The power players in fashion can say an unremarkable model is a muse and everyone else falls in line and agrees. It's an oligarchy. The industry ended the supermodels by promoting their opposite. Enter Kate Moss. The press criticized Kate a lot when she got noticed for her Calvin Klein ads. They thought she was anorexic and that her image would encourage eating disorders in young girls. She was backed by designers, but she wasn't the public's newest darling as some history revisionists would like you to believe.
Instead of self-assured women with some curves, the next group of models were skinnier, adolescent-looking women with passive personalities. Designers stopped using walks that were sexy. They discouraged an independent "attitude". Cindy even said in an interview on VH1 that, by the mid-90s, models were expected to pose and walk in a subdued manner.

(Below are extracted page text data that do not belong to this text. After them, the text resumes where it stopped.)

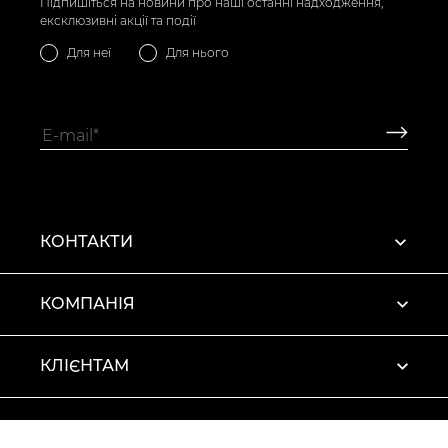
Підпишіться на новини про наші останні надходження,
ексклюзивні акції та події
Для неї
Для нього
КОНТАКТИ
КОМПАНІЯ
КЛІЄНТАМ
ПРОФІЛЬ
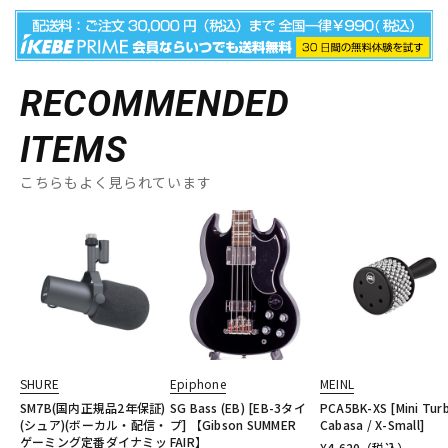
RECOMMENDED
ITEMS
こちらもよく見られています
SHURE
Epiphone
MEINL
SM7B(国内正規品2年保証)
SG Bass (EB) [EB-3タイ
PCA5BK-XS [Mini Tur
(シュア)(ボーカル・配信・
プ] 【Gibson SUMMER
Cabasa / X-Small]
ゲーミング定番ダイナミッ
FAIR】
¥
4,620
（税込）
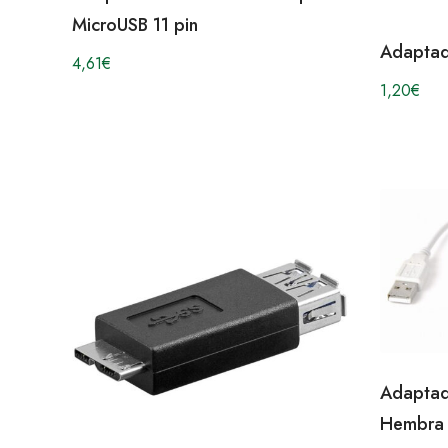
MicroUSB 11 pin
Adaptad
4,61
€
1,20
€
Adaptad
Hembra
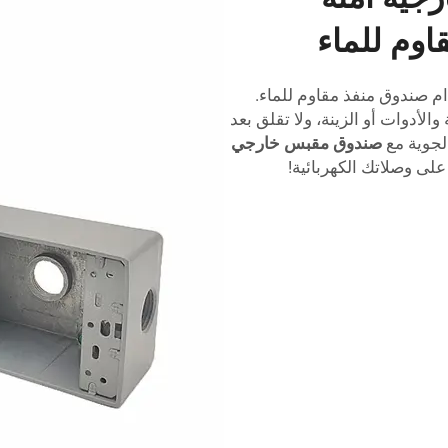
وم للماء
م صندوق منفذ مقاوم للماء.
لأدوات أو الزينة، ولا تقلق بعد
لجوية مع
صندوق مقبس خارجي
 على وصلاتك الكهربائية!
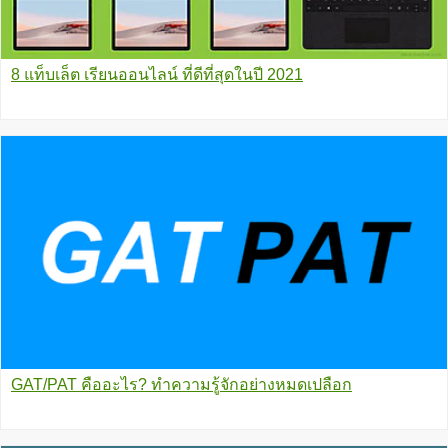
8 แท็บเล็ต เรียนออนไลน์ ที่ดีที่สุดในปี 2021
GAT/PAT คืออะไร? ทำความรู้จักอย่างหมดเปลือก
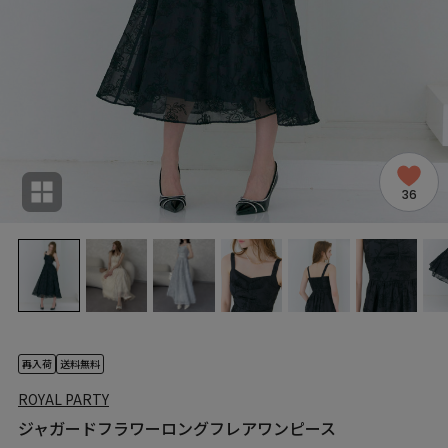
36
再入荷
送料無料
ROYAL PARTY
ジャガードフラワーロングフレアワンピース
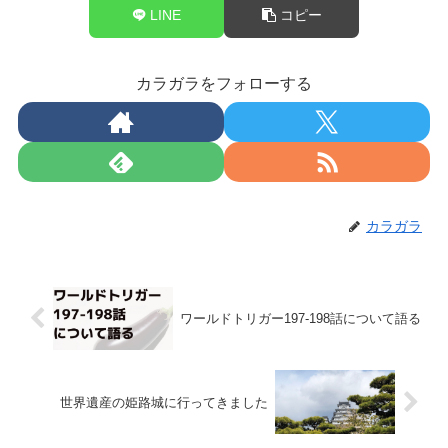
LINE
コピー
カラガラをフォローする
カラガラ
ワールドトリガー197-198話について語る
世界遺産の姫路城に行ってきました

Reticent, not confident, was the desired trend. The glamazon was replaced by the waifs. Then came heroin chic. Today, we have nepotism hires and amateurish models who are interchangeable and forgettable. Hey, but the clothes aren't overshadowed anymore, right? People often ask why they don't bring supermodel types back. The industry doesn't want models to have that much power again.
[quote]Who is the most beautiful of these Top Supermodel’s from the 90’s(sic)?
Hard to choose. There were many uniquely beautiful women then. I used to think Cindy because she had a healthy body and an approachable persona to go with her looks. She turned into another Hollywood creature. I choose Christy. She's a class act often described as a down-to-earth; a beauty inside and out who never succumbed to all the hype.